Applications for Other Sports
“A lot of my customers are climbers but there is an opening in the market because of American Ninja Warrior,” he said. Grip sport and Jiu jitsu athletes are also seeing the applications for their training. Holding a gi, or training the pinch grip and ring deadlift could all be done with a single product. “A guy contacted me and said he’s won the North American Grip competition three years in a row and he’s interested in doing a review of the product,” White said.
Bumps In The Road
As you might imagine, the journey to make the Gripster a reality involved learning several new skills. “I went over to TechShop and did a few classes, I learned how to use the 3D scanner, the CNC router and the laser printer,” White said, adding that his background in 3D modeling for a game on the Playstation 3 platform was helpful in cutting down on his learning curve. “It was like this obsessive thing where the more I did it, the more I started learning. I’m editing video and publishing video, then I’m building a website, then I’m building an e-commerce website,” he said.
White also remembers coming home from vacation to find that his fabricator hadn’t done any work. “I got all of these orders on Indiegogo and he promised that he would make them. I called in to check and he hadn’t done any work. I kind of flipped out because I had of all these customers that were waiting so as a consolation he said, ‘Well you can use my workshop.”

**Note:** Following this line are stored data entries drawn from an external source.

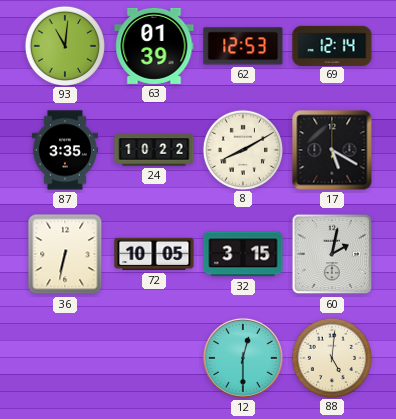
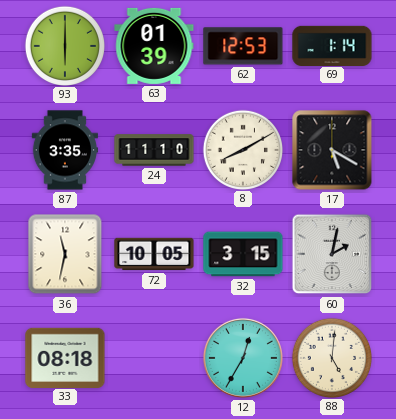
93: 11:01 -> 6:00
69: 12:14 -> 1:14
24: 10:22 -> 11:10
36: 6:32 -> 11:32
33: none -> 08:18
12: 12:30 -> 12:35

White says he ended up camping out in his van in a parking lot so he could work 12 hours a day to fill those initial orders that were his initial source of funds.
Financial Hurdles
“At the moment in terms of the product and the business side, the marketing isn’t a problem. The problem is I make them all myself and I can only make them so fast,” White said. This is related to funding. Money from Gripster’s Indiegogo campaign helped but didn’t put the company in a position to hire a fabricator. “It wasn’t enough to outsource the fabrication to other countries where it would be cheaper but it was enough to buy all of the materials.”
He’s currently in talks with a fabricator but until that piece of the puzzle is dialed in, customers are looking at a fourteen day potential turnaround for each order.
At the same time there’s the international shipping puzzle to contend with. “You buy it on the website and it’s $54.95 and to some countries, shipping works out to about $50 so I’ve really got to find distributors in other countries and get it into retail outlets then that’s when I can really push the marketing and advertising.
These problems aside, White has no regrets about how he started his entrepreneurial journey.
Burn The Boats
“The biggest thing that holds people back is their fear. It won’t work; someone else will steal the idea. The people who are successful are successful because they put their heart into it. You’ve got to burn your boats, because when you’re 95 in your hospital bed dying, you’re not going to think, ‘Gee I’m glad that I kept that full-time job and paid all of my bills’ you’re going to think ‘Why didn’t I do what I was inspired to do?’,” he said.